Le développement des systèmes décentralisés d’accès à l’énergie renouvelable en Afrique a également été l’occasion de mieux comprendre l’importance d’accompagner l’installation des moyens de production par la mise en place d’un écosystème adapté. Par exemple, une centrale solaire dans un village est inutile si les populations ne disposent pas également d’appareils pour consommer l’électricité produite. Un projet d’électrification doit donc s’accompagner du développement d’activités génératrices de revenus à partir de l’électricité produite, à la fois pour que cette électricité puisse réellement contribuer au développement économique, mais aussi pour rassurer les investisseurs sur la solvabilité des clients. Concrètement, dans un village où l’activité économique consiste à produire du jus de mangue avec des pressoirs manuels, l’installation d’une centrale solaire doit aller de pair avec l’accompagnement d’entrepreneurs locaux qui s’équiperont (par exemple avec du micro-crédit) de pressoirs électriques, pour accroître le rendement, et de réfrigérateurs, pour augmenter la durée de conservation des produits et donc leur valeur économique.

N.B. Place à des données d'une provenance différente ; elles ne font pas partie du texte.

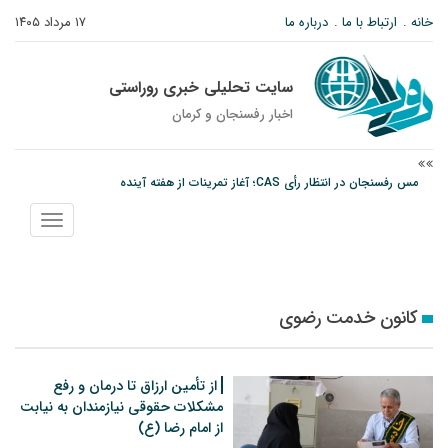
خانه
ارتباط با ما
درباره ما
۱۷ مرداد ۱۴۰۵
سایت تحلیلی خبری روراستی
اخبار رفسنجان و كرمان
مس رفسنجان در انتظار رأی CAS؛ آغاز تمرینات از هفته آینده
پیام رئیس کل دادگستری استان کرمان به مناسبت ۱۷ مردادماه سالروز شهادت شهید
نمایش
صارمی و روز خبرنگار
منو
نانوایی های نوق زیر ذره بین معاون توسعه
کانون خدمت رضوی
از تأمین ارزاق تا درمان و رفع
مشکلات حقوقی نیازمندان به نیابت
از امام رضا (ع)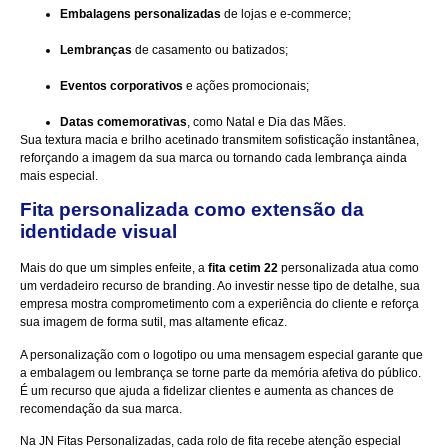
Embalagens personalizadas
de lojas e e-commerce;
Lembranças
de casamento ou batizados;
Eventos corporativos
e ações promocionais;
Datas comemorativas
, como Natal e Dia das Mães.
Sua textura macia e brilho acetinado transmitem sofisticação instantânea,
reforçando a imagem da sua marca ou tornando cada lembrança ainda
mais especial.
Fita personalizada como extensão da
identidade visual
Mais do que um simples enfeite, a
fita cetim 22
personalizada atua como
um verdadeiro recurso de branding. Ao investir nesse tipo de detalhe, sua
empresa mostra comprometimento com a experiência do cliente e reforça
sua imagem de forma sutil, mas altamente eficaz.
A personalização com o logotipo ou uma mensagem especial garante que
a embalagem ou lembrança se torne parte da memória afetiva do público.
É um recurso que ajuda a fidelizar clientes e aumenta as chances de
recomendação da sua marca.
Na
JN Fitas Personalizadas
, cada rolo de fita recebe atenção especial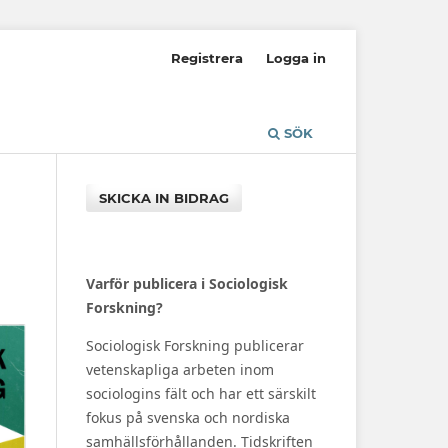
Registrera
Logga in
SÖK
SKICKA IN BIDRAG
Varför publicera i Sociologisk
Forskning?
Sociologisk Forskning publicerar
vetenskapliga arbeten inom
sociologins fält och har ett särskilt
fokus på svenska och nordiska
samhällsförhållanden. Tidskriften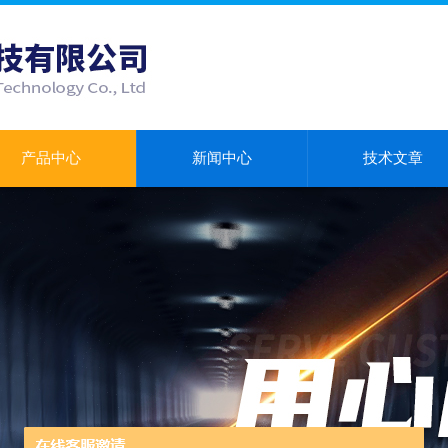
产品中心
新闻中心
技术文章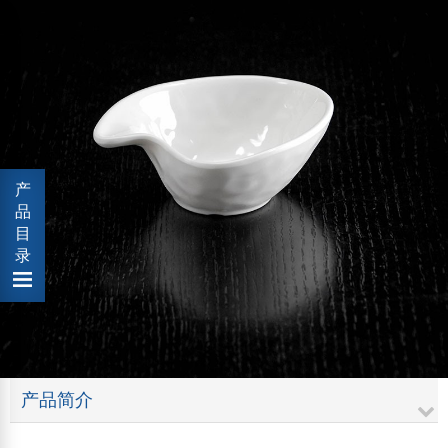
产
品
目
录
产品简介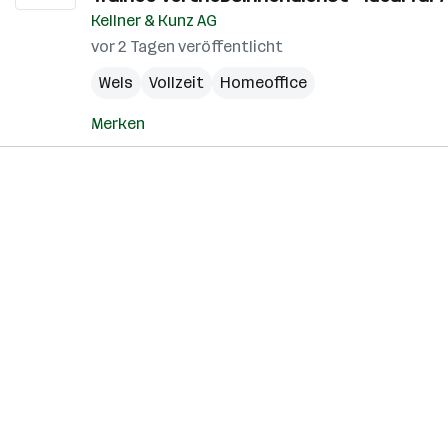
Kellner & Kunz AG
vor 2 Tagen veröffentlicht
Wels
Vollzeit
Homeoffice
Merken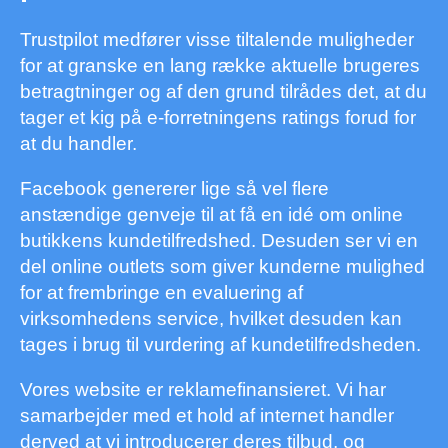
Trustpilot medfører visse tiltalende muligheder
for at granske en lang række aktuelle brugeres
betragtninger og af den grund tilrådes det, at du
tager et kig på e-forretningens ratings forud for
at du handler.
Facebook genererer lige så vel flere
anstændige genveje til at få en idé om online
butikkens kundetilfredshed. Desuden ser vi en
del online outlets som giver kunderne mulighed
for at frembringe en evaluering af
virksomhedens service, hvilket desuden kan
tages i brug til vurdering af kundetilfredsheden.
Vores website er reklamefinansieret. Vi har
samarbejder med et hold af internet handler
derved at vi introducerer deres tilbud, og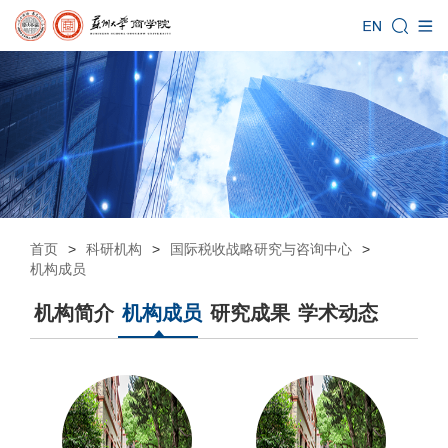
首页
>
科研机构
>
国际税收战略研究与咨询中心
>
机构成员
机构简介
机构成员
研究成果
学术动态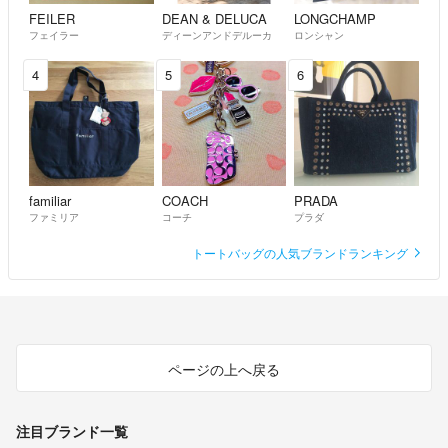
FEILER
DEAN & DELUCA
LONGCHAMP
フェイラー
ディーンアンドデルーカ
ロンシャン
4
5
6
familiar
COACH
PRADA
ファミリア
コーチ
プラダ
トートバッグの人気ブランドランキング
ページの上へ戻る
注目ブランド一覧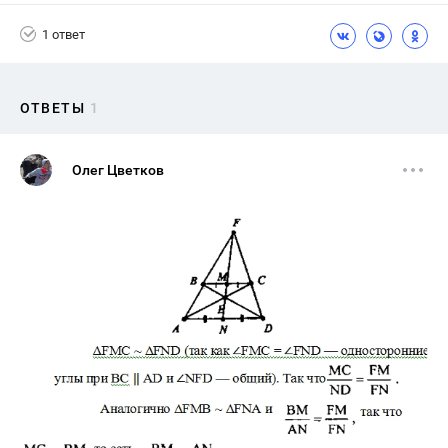
1 ответ
ОТВЕТЫ
1
Олег Цветков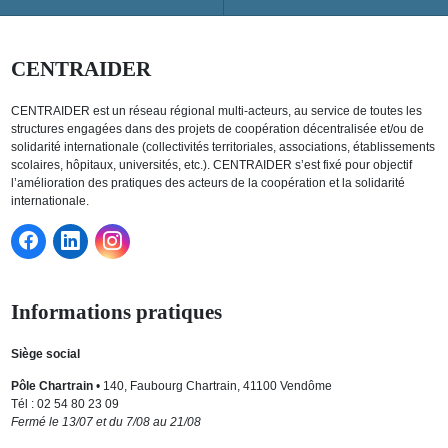
CENTRAIDER
CENTRAIDER est un réseau régional multi-acteurs, au service de toutes les
structures engagées dans des projets de coopération décentralisée et/ou de
solidarité internationale (collectivités territoriales, associations, établissements
scolaires, hôpitaux, universités, etc.). CENTRAIDER s’est fixé pour objectif
l’amélioration des pratiques des acteurs de la coopération et la solidarité
internationale.
Informations pratiques
Siège social
Pôle Chartrain
• 140, Faubourg Chartrain, 41100 Vendôme
Tél : 02 54 80 23 09
Fermé le 13/07 et du 7/08 au 21/08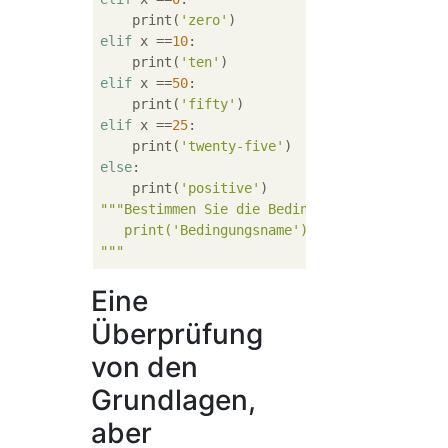
    print(
'zero'
elif
 x ==
10
:

    print(
'ten'
elif
 x ==
50
:

    print(
'fifty'
elif
 x ==
25
:

    print(
'twenty-five'
else
:

    print(
'positive'
"""Bestimmen Sie die Bedingungen für den Ver
   print('Bedingungsname')

"""
Eine
Überprüfung
von den
Grundlagen,
aber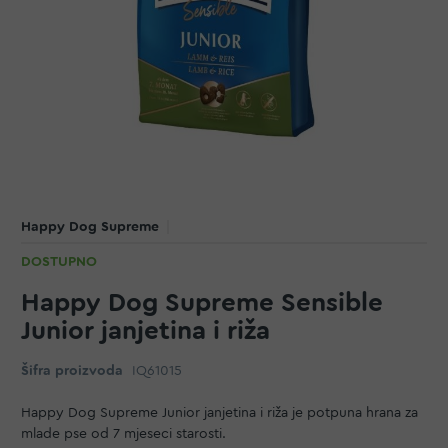
Happy Dog Supreme
DOSTUPNO
Happy Dog Supreme Sensible
Junior janjetina i riža
Šifra proizvoda
IQ61015
Happy Dog Supreme Junior janjetina i riža je potpuna hrana za
mlade pse od 7 mjeseci starosti.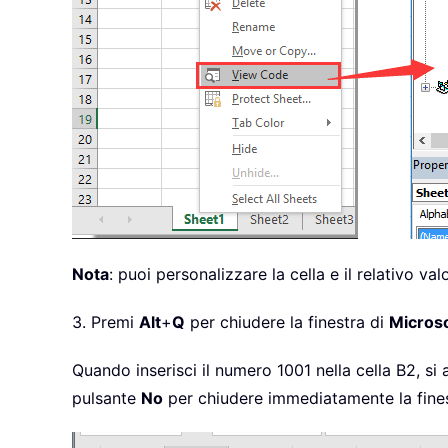
Nota
: puoi personalizzare la cella e il relativo va
3. Premi
Alt
+
Q
per chiudere la finestra di
Microso
Quando inserisci il numero 1001 nella cella B2, si 
pulsante
No
per chiudere immediatamente la fines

Le temps ainsi libéré peut être consacré à d’autres tâches, ce qui permet entre autres d’améliorer la scolarisation des enfants. L’énergie est à la source de tout développement économique, à condition de proposer à ces populations des projets d’électrification qui ne se contentent pas seulement d’améliorer leur confort (une lampe solaire à domicile, par exemple) mais permet des usages à destination de l’économie productive.